The weather network reports that many will have a green Christmas this year. How sad. We have enough snow to have the picture perfect scenery. The air is crisp and last night, returning from a shopping trip with my son, I noticed that everything was made just a little more magical by the ice crystals floating in the air, capturing and reflecting the moonlight. I half expected to see the glass globe around us for it truly felt like we were standing in a snow globe. I called this one Mom and Son Coming Home.
Part of our purchases was a couple of bunches of baby's breath. After spending time wrapping gifts and sharing happy chatter, my son and I started placing the baby's breath through the tree. I watched as he broke off a branch after another and placed the flowers in the tree realizing that he had not been there when I put up the tree. My heart warmed and I was pleased that he seemed to be finally content in the moment. He too is struggling with his grief, he too is missing Bill, he too is struggling with the lack of the Christmas spirit. In that moment, we were not alone. In that moment we found a little sparkle in our hearts.

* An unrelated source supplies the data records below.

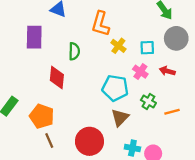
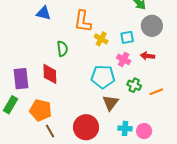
purple rectangle: (34, 37) -> (21, 79), moved

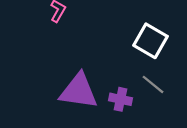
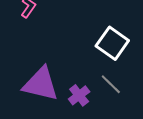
purple cross: (120, 99) -> (79, 95), turned 35

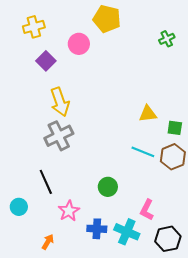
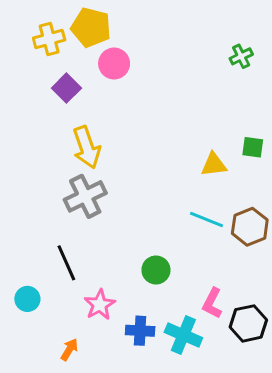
yellow pentagon: (107, 19) -> (91, 27), moved
green square: (175, 128) -> (253, 147), moved
black hexagon: (168, 239) -> (248, 323), moved

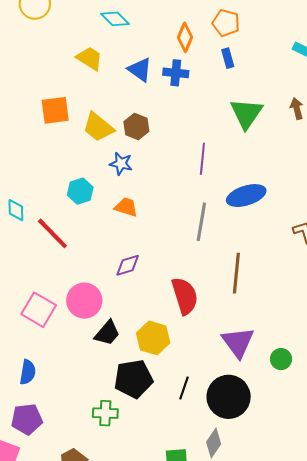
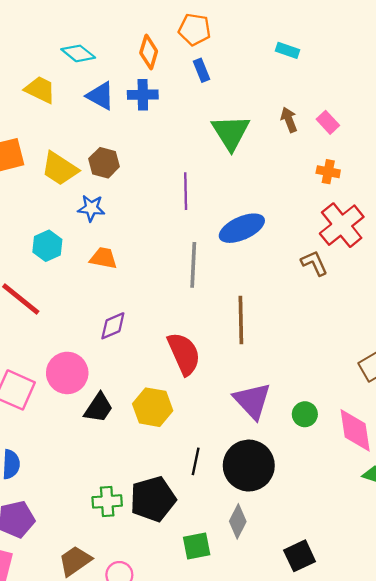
cyan diamond: (115, 19) -> (78, 53), moved
black pentagon: (133, 379) -> (153, 499), moved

Today, my oldest son is coming home for the holidays. Where he comes from, they will have a green Christmas ... we will take pleasure in rushing into our beautiful home to sit by the tree knowing that the house is wrapped in beautiful snow and our home will feel that much fuller, safer and warm!
The Christmas Season has finally reached my heart. We miss Bill, but we have each other because of him. We are with him and he with us ... in our hearts!
Lovely, as usual, Ginette. So happy that you will have family with you this Christmas--and, you've found the Christmas Spirit.